Tolle Fassade, aber nichts dahinter

So ganz nach dem Schema von Titeln wie The Division oder The Crew läuft es in For Honor dann aber doch nicht ab – die Einzelspielerkampagne ist nämlich klar von dem Multiplayerpart des Spiels getrennt. Als großer Fan von Soloerfahrungen war ich sehr gespannt auf die Kampagne, befürchtete aber schon im Voraus, Ubisoft könnte den Fokus der Entwicklung zu stark auf den Mehrspieler gelegt haben. Und ich sollte recht behalten: leider ist For Honor für Solisten eine Enttäuschung. In der fiktiven Welt des Nahkampfspiels stehen sich Ritter, Wikinger und Samurai in einem langjährigen Krieg gegenüber, dem ihr in der Kampagne für wenige Stunden beiwohnt. For Honor versucht eine aufregende Geschichte rund um den Konflikt zu erzählen, schafft es aber weder das Universum oder den Krieg spannend aufzuziehen, noch mit interessanten Charakteren zu punkten.
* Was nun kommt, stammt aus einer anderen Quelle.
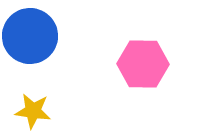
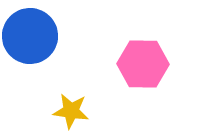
yellow star: moved 38 px right
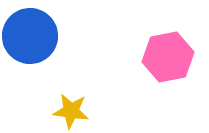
pink hexagon: moved 25 px right, 7 px up; rotated 12 degrees counterclockwise
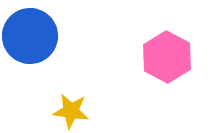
pink hexagon: moved 1 px left; rotated 21 degrees counterclockwise
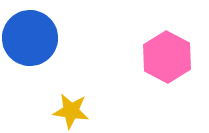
blue circle: moved 2 px down
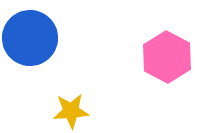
yellow star: rotated 12 degrees counterclockwise
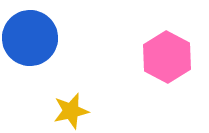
yellow star: rotated 9 degrees counterclockwise
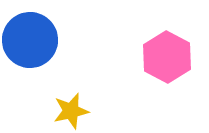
blue circle: moved 2 px down
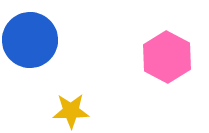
yellow star: rotated 12 degrees clockwise
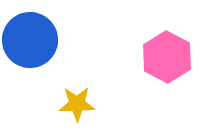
yellow star: moved 6 px right, 7 px up
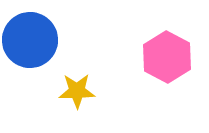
yellow star: moved 13 px up
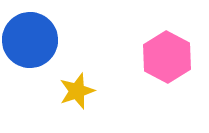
yellow star: rotated 18 degrees counterclockwise
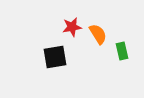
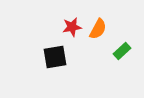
orange semicircle: moved 5 px up; rotated 60 degrees clockwise
green rectangle: rotated 60 degrees clockwise
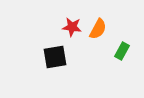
red star: rotated 18 degrees clockwise
green rectangle: rotated 18 degrees counterclockwise
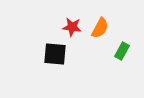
orange semicircle: moved 2 px right, 1 px up
black square: moved 3 px up; rotated 15 degrees clockwise
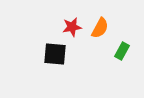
red star: rotated 18 degrees counterclockwise
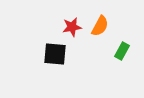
orange semicircle: moved 2 px up
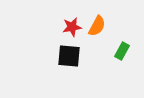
orange semicircle: moved 3 px left
black square: moved 14 px right, 2 px down
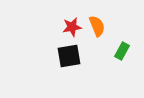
orange semicircle: rotated 50 degrees counterclockwise
black square: rotated 15 degrees counterclockwise
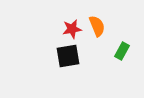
red star: moved 2 px down
black square: moved 1 px left
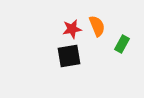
green rectangle: moved 7 px up
black square: moved 1 px right
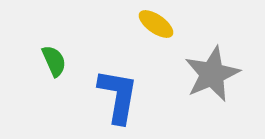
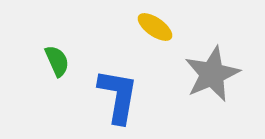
yellow ellipse: moved 1 px left, 3 px down
green semicircle: moved 3 px right
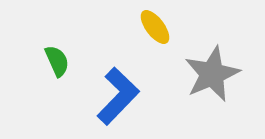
yellow ellipse: rotated 18 degrees clockwise
blue L-shape: rotated 34 degrees clockwise
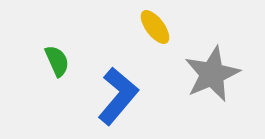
blue L-shape: rotated 4 degrees counterclockwise
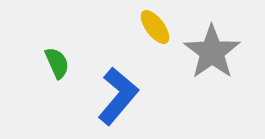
green semicircle: moved 2 px down
gray star: moved 22 px up; rotated 12 degrees counterclockwise
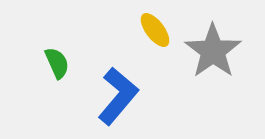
yellow ellipse: moved 3 px down
gray star: moved 1 px right, 1 px up
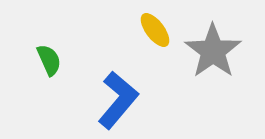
green semicircle: moved 8 px left, 3 px up
blue L-shape: moved 4 px down
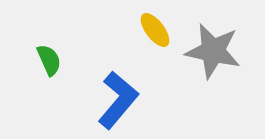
gray star: rotated 24 degrees counterclockwise
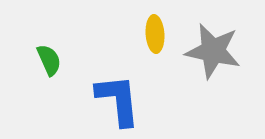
yellow ellipse: moved 4 px down; rotated 33 degrees clockwise
blue L-shape: rotated 46 degrees counterclockwise
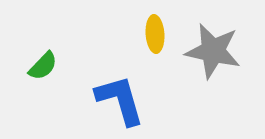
green semicircle: moved 6 px left, 6 px down; rotated 68 degrees clockwise
blue L-shape: moved 2 px right; rotated 10 degrees counterclockwise
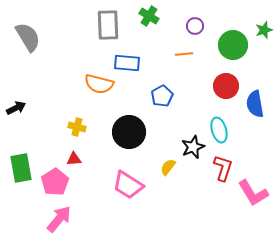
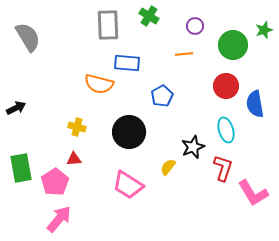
cyan ellipse: moved 7 px right
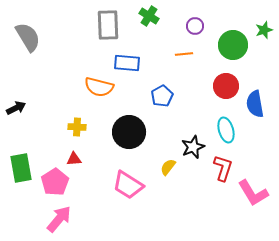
orange semicircle: moved 3 px down
yellow cross: rotated 12 degrees counterclockwise
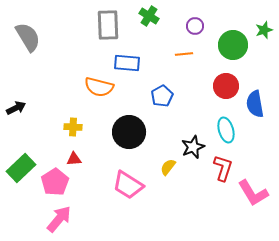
yellow cross: moved 4 px left
green rectangle: rotated 56 degrees clockwise
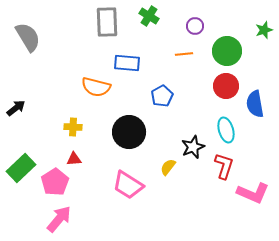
gray rectangle: moved 1 px left, 3 px up
green circle: moved 6 px left, 6 px down
orange semicircle: moved 3 px left
black arrow: rotated 12 degrees counterclockwise
red L-shape: moved 1 px right, 2 px up
pink L-shape: rotated 36 degrees counterclockwise
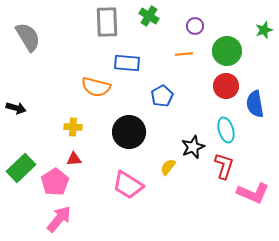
black arrow: rotated 54 degrees clockwise
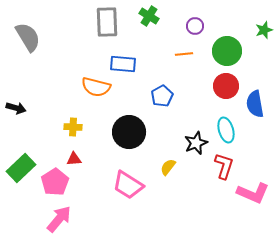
blue rectangle: moved 4 px left, 1 px down
black star: moved 3 px right, 4 px up
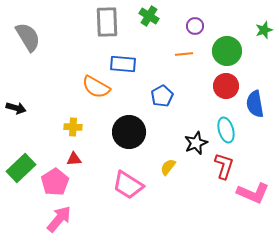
orange semicircle: rotated 16 degrees clockwise
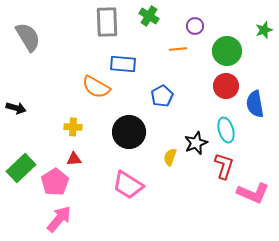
orange line: moved 6 px left, 5 px up
yellow semicircle: moved 2 px right, 10 px up; rotated 18 degrees counterclockwise
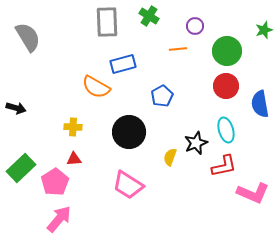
blue rectangle: rotated 20 degrees counterclockwise
blue semicircle: moved 5 px right
red L-shape: rotated 60 degrees clockwise
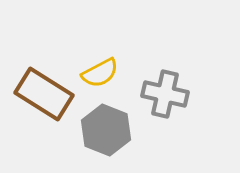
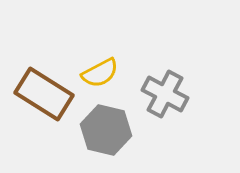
gray cross: rotated 15 degrees clockwise
gray hexagon: rotated 9 degrees counterclockwise
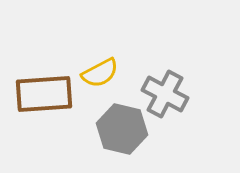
brown rectangle: rotated 36 degrees counterclockwise
gray hexagon: moved 16 px right, 1 px up
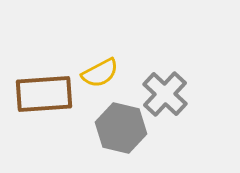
gray cross: rotated 15 degrees clockwise
gray hexagon: moved 1 px left, 1 px up
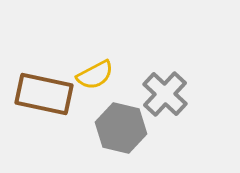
yellow semicircle: moved 5 px left, 2 px down
brown rectangle: rotated 16 degrees clockwise
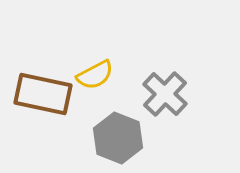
brown rectangle: moved 1 px left
gray hexagon: moved 3 px left, 10 px down; rotated 9 degrees clockwise
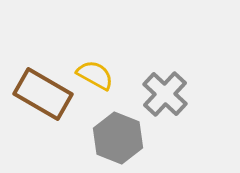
yellow semicircle: rotated 123 degrees counterclockwise
brown rectangle: rotated 18 degrees clockwise
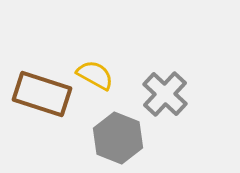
brown rectangle: moved 1 px left; rotated 12 degrees counterclockwise
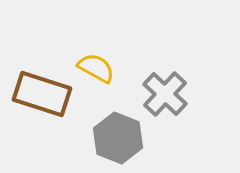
yellow semicircle: moved 1 px right, 7 px up
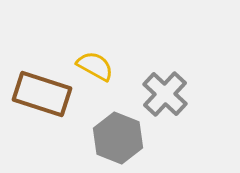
yellow semicircle: moved 1 px left, 2 px up
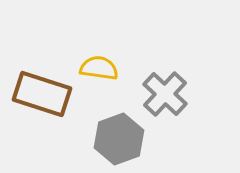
yellow semicircle: moved 4 px right, 2 px down; rotated 21 degrees counterclockwise
gray hexagon: moved 1 px right, 1 px down; rotated 18 degrees clockwise
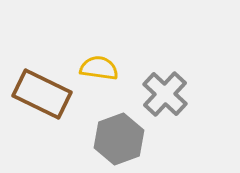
brown rectangle: rotated 8 degrees clockwise
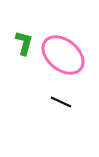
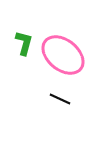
black line: moved 1 px left, 3 px up
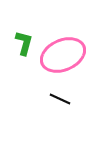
pink ellipse: rotated 63 degrees counterclockwise
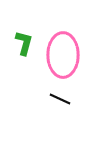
pink ellipse: rotated 66 degrees counterclockwise
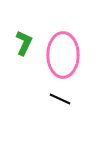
green L-shape: rotated 10 degrees clockwise
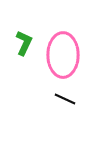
black line: moved 5 px right
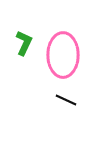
black line: moved 1 px right, 1 px down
Inszenatorisch werden einige der Gefechte zwar hervorragend in Szene gesetzt und in den Zwischensequenzen besticht der Titel zudem mit einer aufwendigen deutschen Synchronisation – all das kann aber nicht vertrösten, dass die gesamte Handlung unfassbar beliebig und austauschbar bleibt. Insbesondere durch ständige Wechsel der spielbaren Figuren wird mir kein Charakter näher bekannt und auch auf Seiten der Antagonisten bleibt es leider überaus blass. Selbst die zwischenzeitlich leicht durchscheinende Thematik des willkürlichen Mordens oder gelegentliche Humoreinsätze scheitern, da sie im Gesamtbild zu selten platziert werden. Als Sammelobjekte fungieren in der Kampagne zusätzliche Einblicke in das Universum, doch selbst diese Erzählstichproben haben nicht verhindert, dass ich nach Abschluss der Geschichte schon fast wieder vergessen hatte, was ich in den vergangenen Stunden eigentlich erlebte.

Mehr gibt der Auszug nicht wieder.